South African double-amputee sprinter Oscar Pistorius prepares for a training session in Gemona, near Udine, Italy. AP photo

South African Oscar Pistorius will be the first double amputee athlete to compete at an Olympics when he takes part at the 2012 London Games, but he is already looking beyond to the Rio Games in 2016.

The 25-year-old, fondly known as the “Blade Runner” because he runs with carbon fiber prosthetic running blades, was pumping iron at a gym in the northeastern Italian town Gemona on July 4 when his coach’s wife rushed in hysterics with the news he had been cleared to run the men’s individual 400m and in the 4x400 meter relay team.

“It was just overwhelming.
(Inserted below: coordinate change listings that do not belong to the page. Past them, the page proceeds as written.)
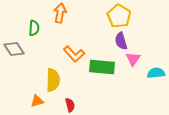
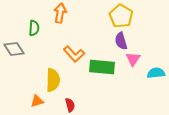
yellow pentagon: moved 2 px right
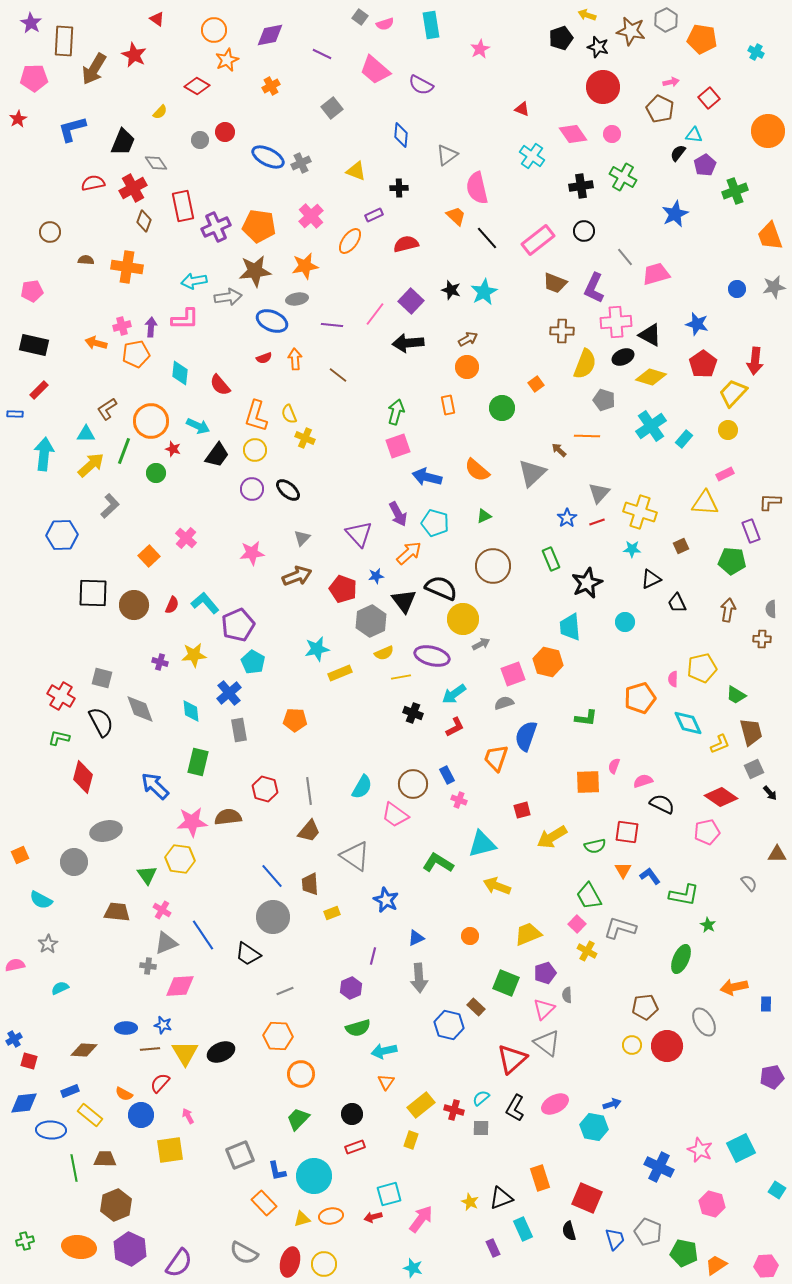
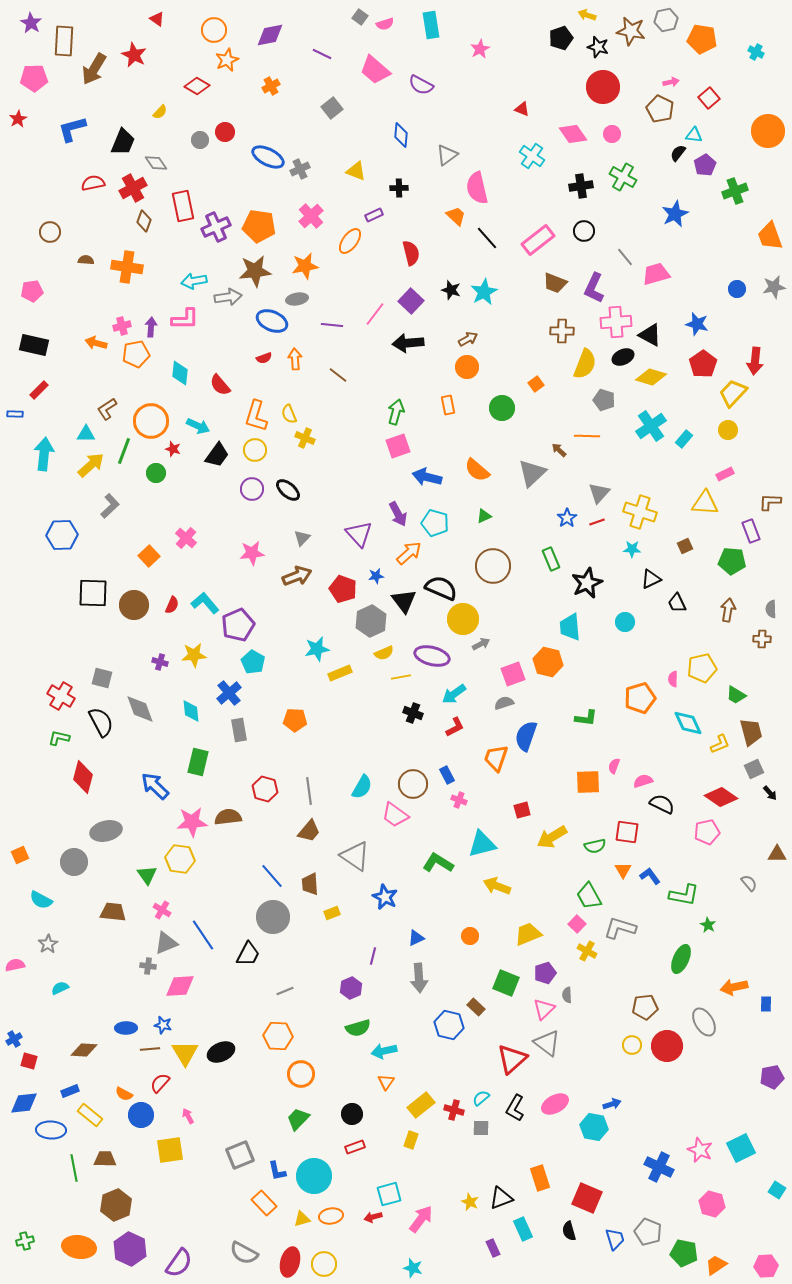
gray hexagon at (666, 20): rotated 15 degrees clockwise
gray cross at (301, 163): moved 1 px left, 6 px down
red semicircle at (406, 244): moved 5 px right, 9 px down; rotated 90 degrees clockwise
brown square at (681, 546): moved 4 px right
blue star at (386, 900): moved 1 px left, 3 px up
brown trapezoid at (117, 912): moved 4 px left
black trapezoid at (248, 954): rotated 96 degrees counterclockwise
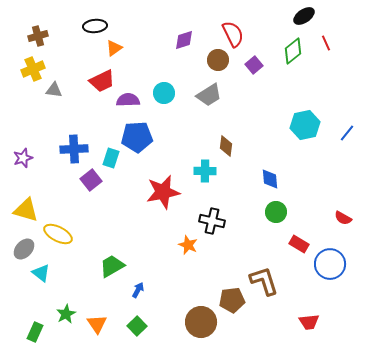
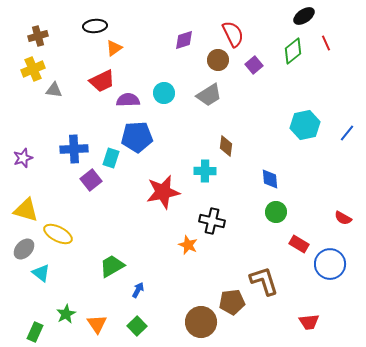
brown pentagon at (232, 300): moved 2 px down
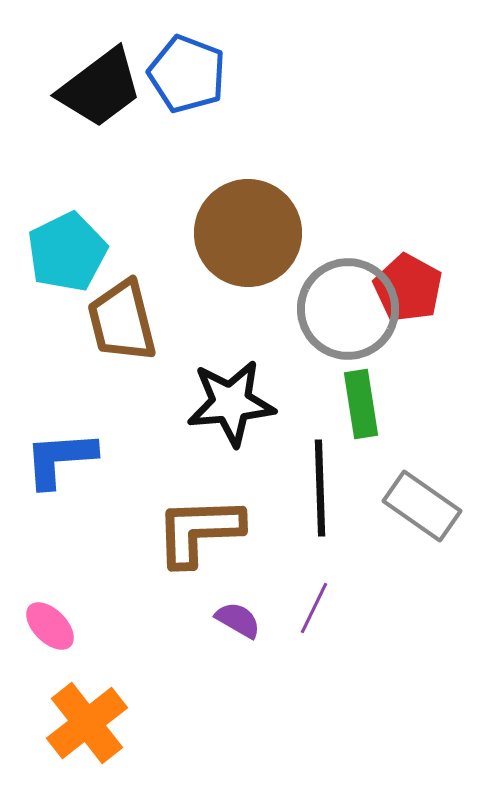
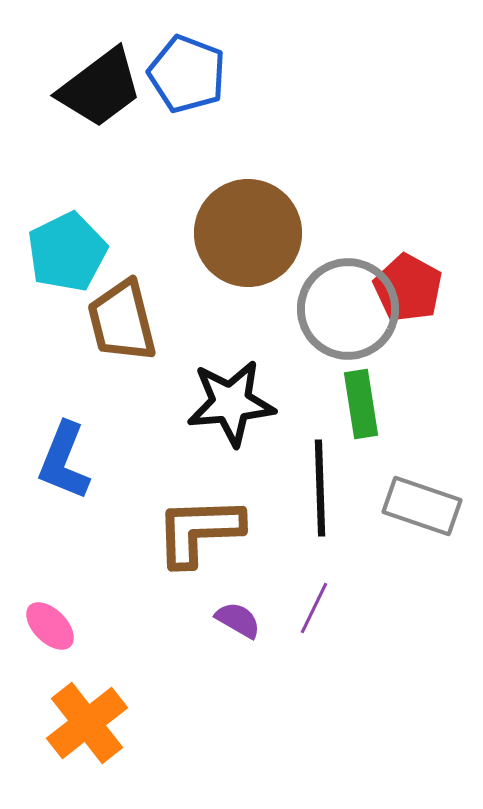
blue L-shape: moved 4 px right, 2 px down; rotated 64 degrees counterclockwise
gray rectangle: rotated 16 degrees counterclockwise
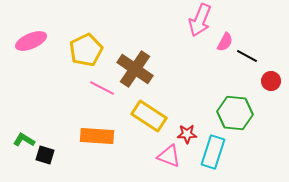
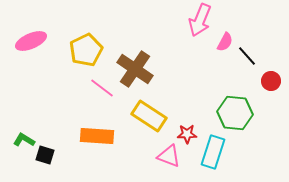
black line: rotated 20 degrees clockwise
pink line: rotated 10 degrees clockwise
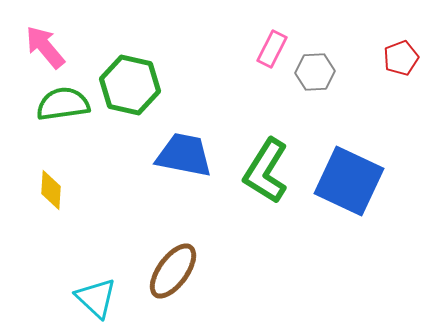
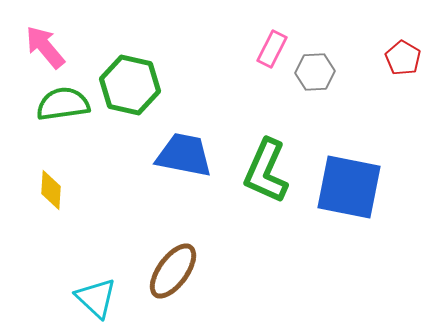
red pentagon: moved 2 px right; rotated 20 degrees counterclockwise
green L-shape: rotated 8 degrees counterclockwise
blue square: moved 6 px down; rotated 14 degrees counterclockwise
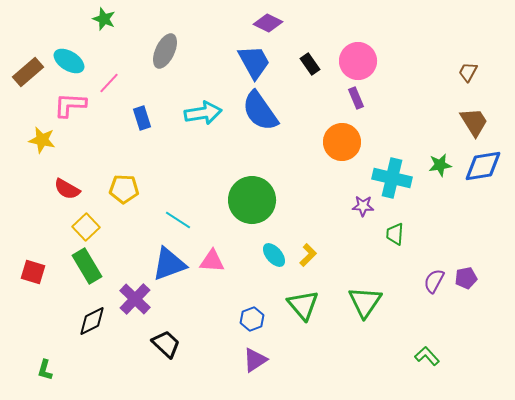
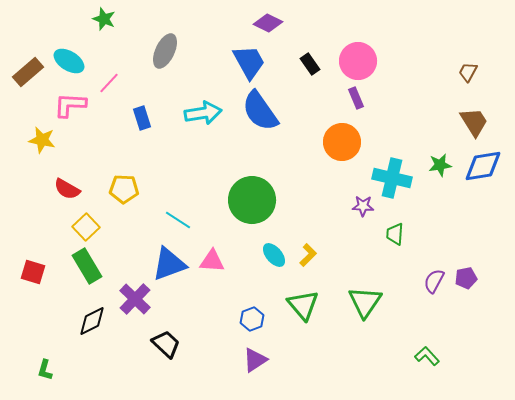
blue trapezoid at (254, 62): moved 5 px left
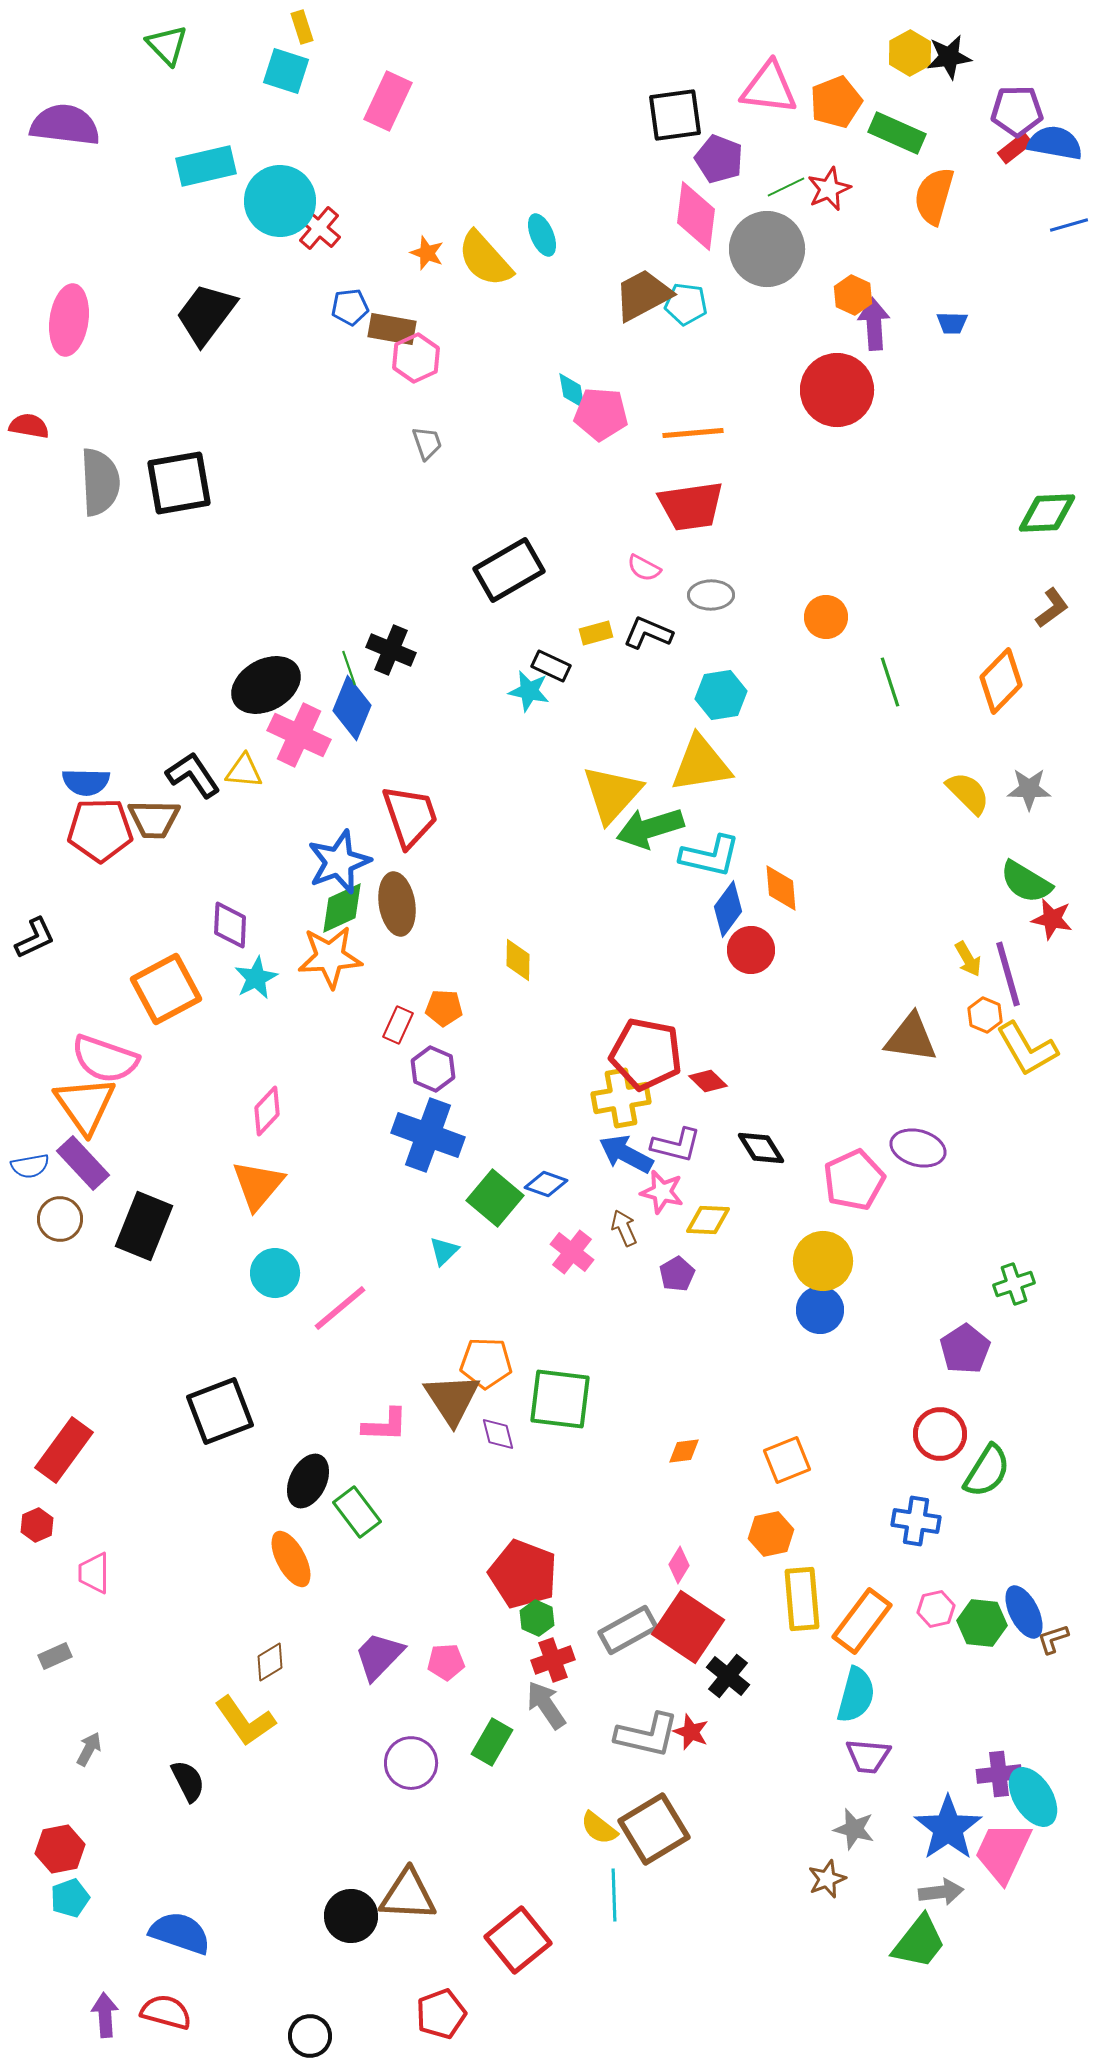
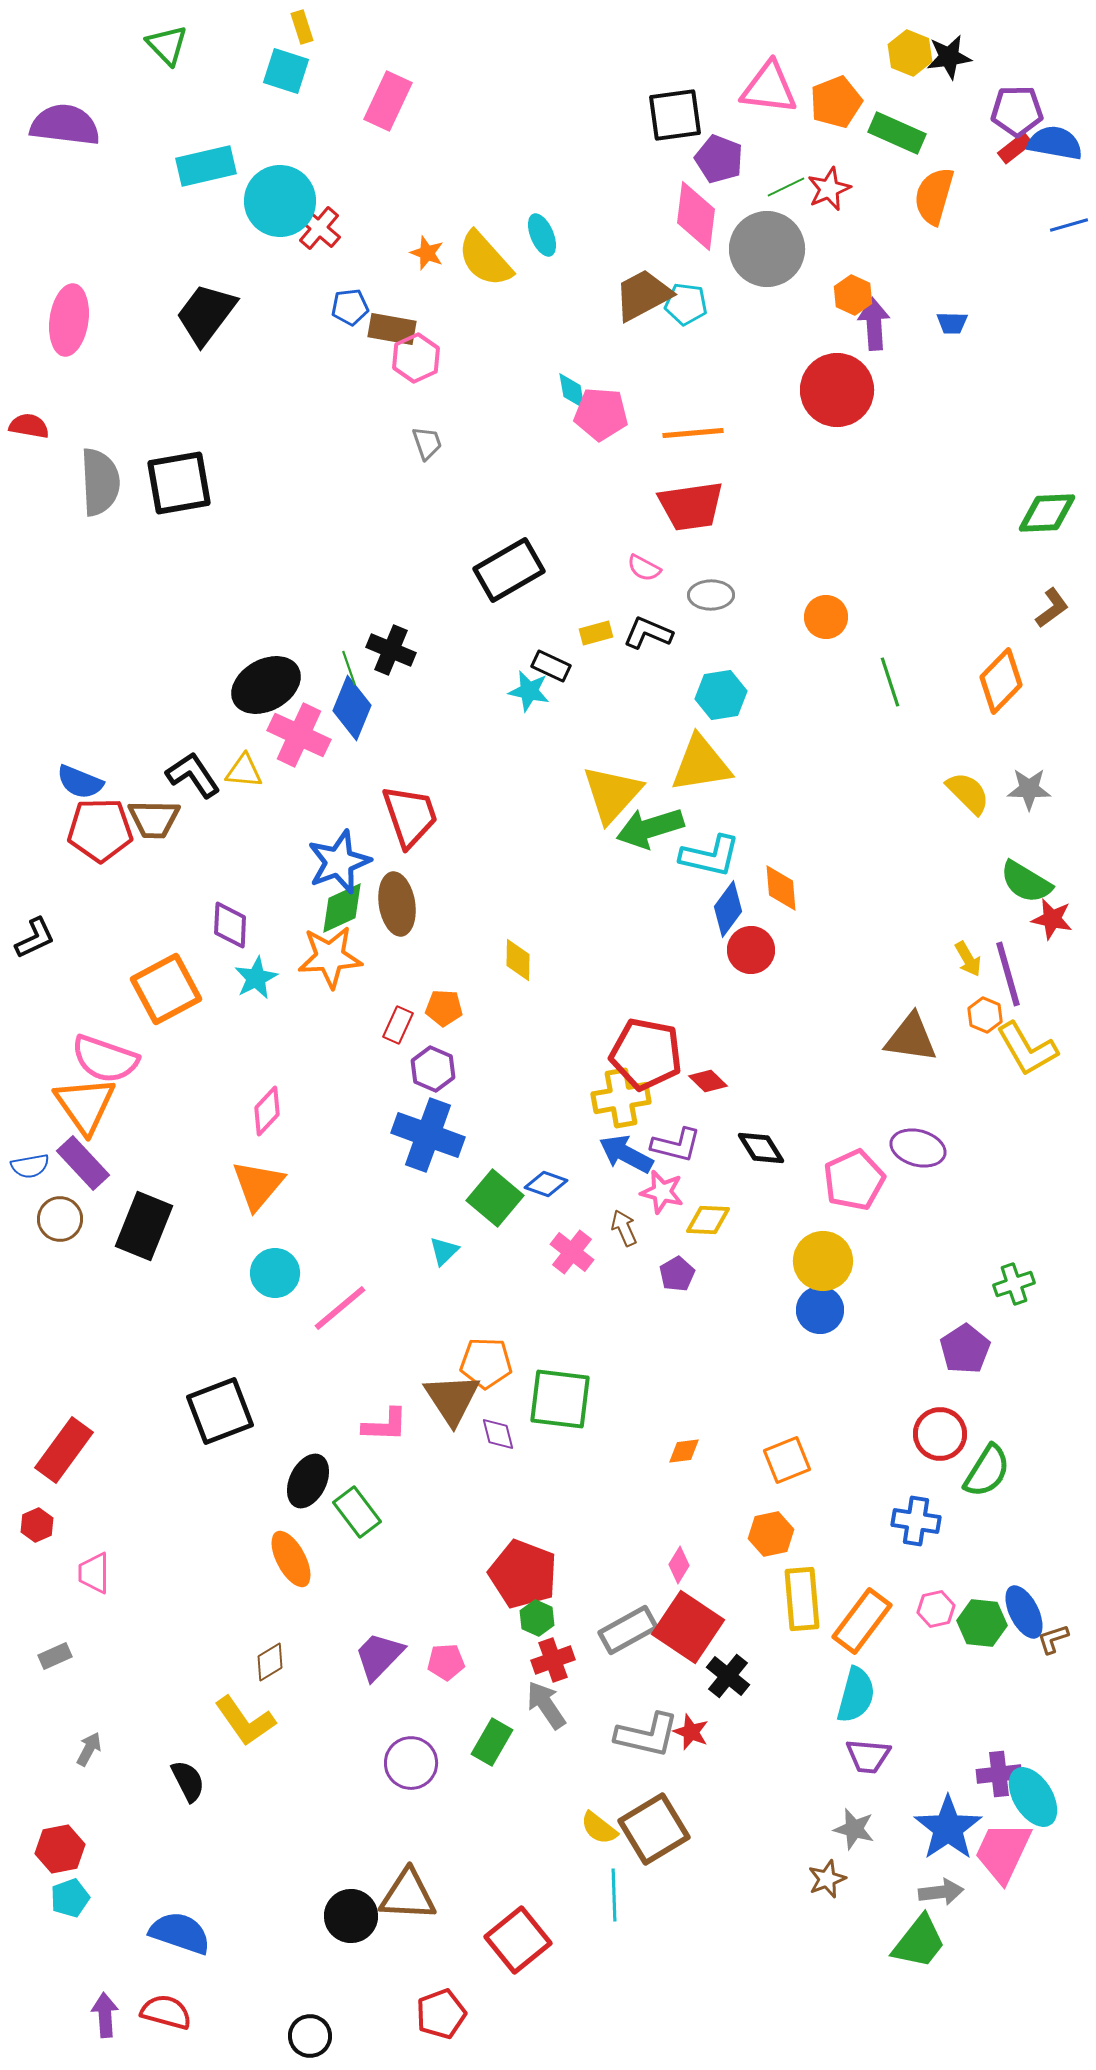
yellow hexagon at (910, 53): rotated 9 degrees counterclockwise
blue semicircle at (86, 782): moved 6 px left; rotated 21 degrees clockwise
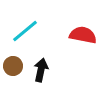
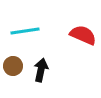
cyan line: rotated 32 degrees clockwise
red semicircle: rotated 12 degrees clockwise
I think it took a couple of days for it to settle in and I do not think it will fully settle in until I am on the starting blocks in a couple of weeks,” he said in an interview on Laureus.com in Italy, where he was competing at a pre-Olympic event.

Multi Paralympic gold medalist Pistorius is part of his country’s 65-strong Paralympics team and will now become the first double amputee to compete in the able-bodied competition.

The South African Sport Confederation and Olympic Committee (SASCOC) included him in the team though he failed to run a second qualifying time of 45.30 seconds outside the country.

Dismal performance

These strict qualification criteria followed a dismal performance at the Beijing Olympics, where 265 able-bodied South African athletes brought back only one medal and sparked national embarrassment.
“Now that SASCOC has backed me and chosen me and shown that they believe in me, that has added a little bit of pressure, but I believe that the pressure I have put on myself has always been far more than any external pressure,” he said.

The Johannesburg-born runner had both legs amputated below the knee when he was 11 months old because of a congenital condition that meant he was born without fibulae -- lower leg bones.

This hardly hindered his sports activity when he grew up and performed with prostheses. He is perhaps a key reason for the Paralympics’ higher public profile.